Hi, I want to add GPUs to my Juju deployments of Charmed Kubernetes.
Where is the full list of supported hardware, and what are the specs, and recommendations people have?
Thanks!
Folding@Home FTW
Hi, I want to add GPUs to my Juju deployments of Charmed Kubernetes.
Where is the full list of supported hardware, and what are the specs, and recommendations people have?
Thanks!
Folding@Home FTW
Pretty much any NVIDIA gpu will work. We test on Tesla K80s and V100s, but GTX and RTX cards will work too, if this is for a home cluster.

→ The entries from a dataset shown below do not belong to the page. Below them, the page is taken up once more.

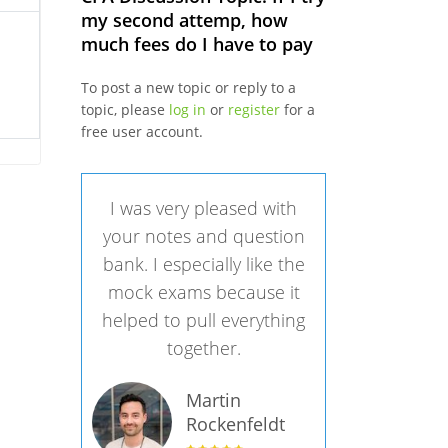
my second attemp, how
much fees do I have to pay
To post a new topic or reply to a
topic, please
log in
or
register
for a
free user account.
I was very pleased with
your notes and question
bank. I especially like the
mock exams because it
helped to pull everything
together.
Martin
Rockenfeldt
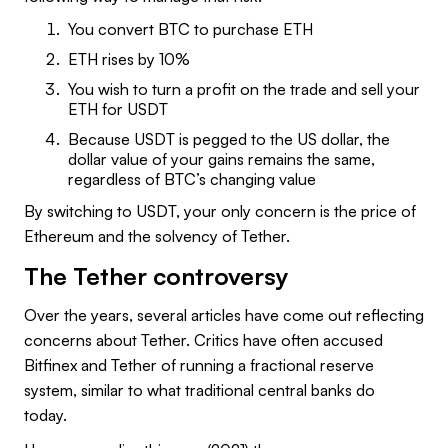
You convert BTC to purchase ETH
ETH rises by 10%
You wish to turn a profit on the trade and sell your
ETH for USDT
Because USDT is pegged to the US dollar, the
dollar value of your gains remains the same,
regardless of BTC’s changing value
By switching to USDT, your only concern is the price of
Ethereum and the solvency of Tether.
The Tether controversy
Over the years, several articles have come out reflecting
concerns about Tether. Critics have often accused
Bitfinex and Tether of running a fractional reserve
system, similar to what traditional central banks do
today.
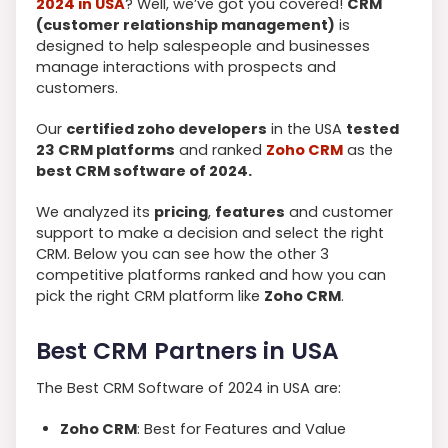
2024 in USA
? Well, we’ve got you covered!
CRM
(customer relationship management)
is
designed to help salespeople and businesses
manage interactions with prospects and
customers.
Our
c
ertified zoho developers
in the USA
tested
23 CRM platforms
and ranked
Zoho CRM
as the
best CRM software of 2024.
We analyzed its
pricing
,
features
and customer
support to make a decision and select the right
CRM. Below you can see how the other 3
competitive platforms ranked and how you can
pick the right CRM platform like
Zoho CRM
.
Best CRM Partners in USA
The Best CRM Software of 2024 in USA are:
Zoho CRM
: Best for Features and Value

I got a GTX 1650. I put it in and now I think the next step is to get passthrough working from the KVM host to the VMs? My pool of resources for juju when I spin up these clusters comes from a 64 Core 64 GB RAM Poweredge that I have running as a KVM host with MAAS. I opened the chassis on the Poweredge today and slotted the card in. The lights went on but I got a Plug N Play error on boot that I ignored. Hopefully that doesn’t mean the card is not working.
How do I make sure this is working on the host? Do I ssh in and lspci, etc?

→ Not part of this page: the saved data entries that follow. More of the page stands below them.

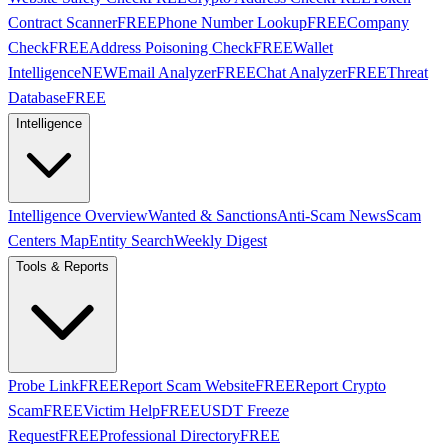
Contract Scanner
FREE
Phone Number Lookup
FREE
Company
Check
FREE
Address Poisoning Check
FREE
Wallet
Intelligence
NEW
Email Analyzer
FREE
Chat Analyzer
FREE
Threat
Database
FREE
Intelligence
Intelligence Overview
Wanted & Sanctions
Anti-Scam News
Scam
Centers Map
Entity Search
Weekly Digest
Tools & Reports
Probe Link
FREE
Report Scam Website
FREE
Report Crypto
Scam
FREE
Victim Help
FREE
USDT Freeze
Request
FREE
Professional Directory
FREE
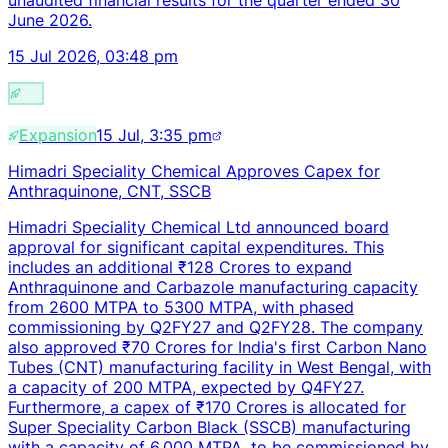
June 2026.
15 Jul 2026, 03:48 pm
Expansion
15 Jul, 3:35 pm
Himadri Speciality Chemical Approves Capex for
Anthraquinone, CNT, SSCB
Himadri Speciality Chemical Ltd announced board
approval for significant capital expenditures. This
includes an additional ₹128 Crores to expand
Anthraquinone and Carbazole manufacturing capacity
from 2600 MTPA to 5300 MTPA, with phased
commissioning by Q2FY27 and Q2FY28. The company
also approved ₹70 Crores for India's first Carbon Nano
Tubes (CNT) manufacturing facility in West Bengal, with
a capacity of 200 MTPA, expected by Q4FY27.
Furthermore, a capex of ₹170 Crores is allocated for
Super Speciality Carbon Black (SSCB) manufacturing
with a capacity of 6,000 MTPA, to be commissioned by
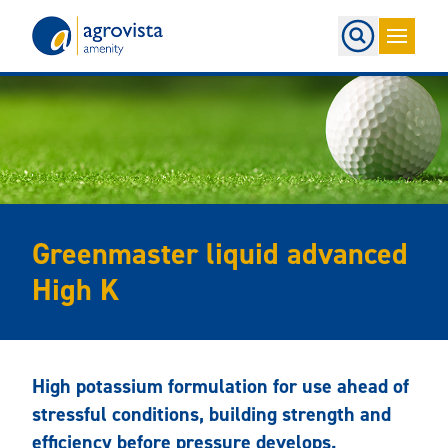
Home
Greenmaster liquid advanced
High K
High potassium formulation for use ahead of
stressful conditions, building strength and
efficiency before pressure develops.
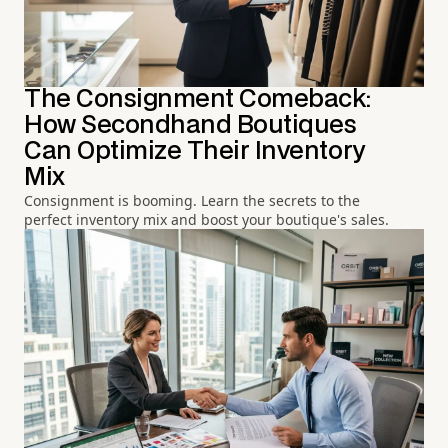
The Consignment Comeback:
How Secondhand Boutiques
Can Optimize Their Inventory
Mix
Consignment is booming. Learn the secrets to the
perfect inventory mix and boost your boutique's sales.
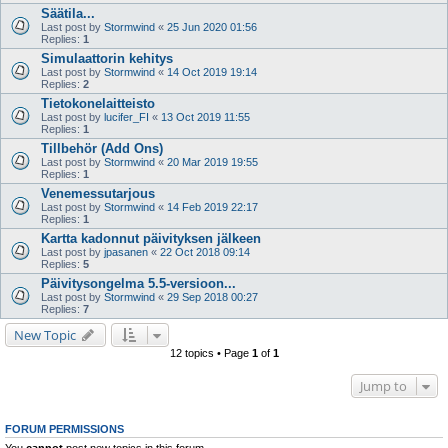
Säätila...
Last post by
Stormwind
«
25 Jun 2020 01:56
Replies:
1
Simulaattorin kehitys
Last post by
Stormwind
«
14 Oct 2019 19:14
Replies:
2
Tietokonelaitteisto
Last post by
lucifer_FI
«
13 Oct 2019 11:55
Replies:
1
Tillbehör (Add Ons)
Last post by
Stormwind
«
20 Mar 2019 19:55
Replies:
1
Venemessutarjous
Last post by
Stormwind
«
14 Feb 2019 22:17
Replies:
1
Kartta kadonnut päivityksen jälkeen
Last post by
jpasanen
«
22 Oct 2018 09:14
Replies:
5
Päivitysongelma 5.5-versioon...
Last post by
Stormwind
«
29 Sep 2018 00:27
Replies:
7
New Topic
12 topics • Page
1
of
1
Jump to
FORUM PERMISSIONS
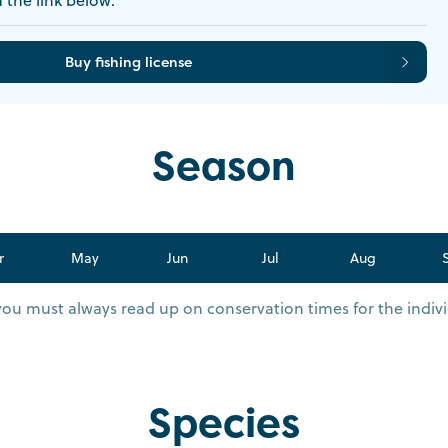
Buy fishing license
Season
r
May
Jun
Jul
Aug
you must always read up on conservation times for the indivi
Species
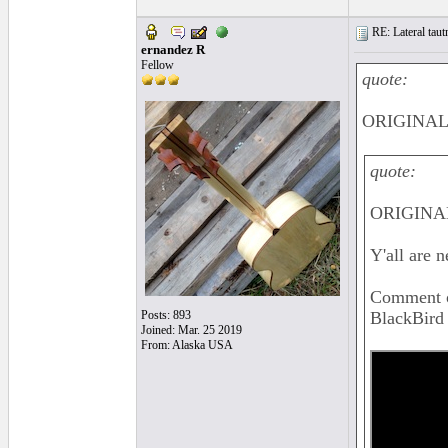
RE: Lateral taut
ernandez R
Fellow
quote:
ORIGINAL:
quote:
ORIGINAL
Y'all are n
Comment on
Posts: 893
BlackBird 
Joined: Mar. 25 2019
From: Alaska USA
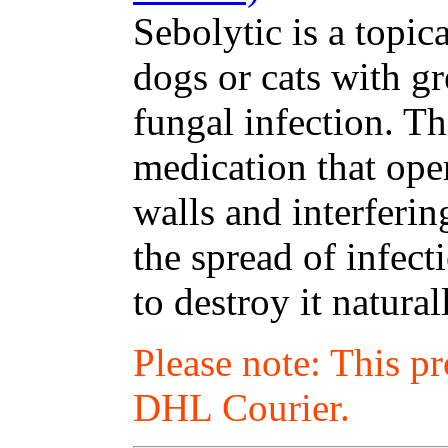
Sebolytic is a topic
dogs or cats with gr
fungal infection. T
medication that oper
walls and interferin
the spread of infec
to destroy it natural
Please note: This p
DHL Courier.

Also do I have to use the “Charmed” deployment or can I use “K8s Core” just as successfully?
Update… ssh’d in
ubuntu@loved-prawn:~$ lspci | grep NV
43:00.0 VGA compatible controller: NVIDIA Corporation Device 1f82 (rev a1)
Does that mean the card is working on the host? How do I test it further?
ubuntu@loved-prawn:~$ sudo lspci -v -s 43:00.0
43:00.0 VGA compatible controller: NVIDIA Corporation Device 1f82 (rev a1) (prog-if 00 [VGA controller])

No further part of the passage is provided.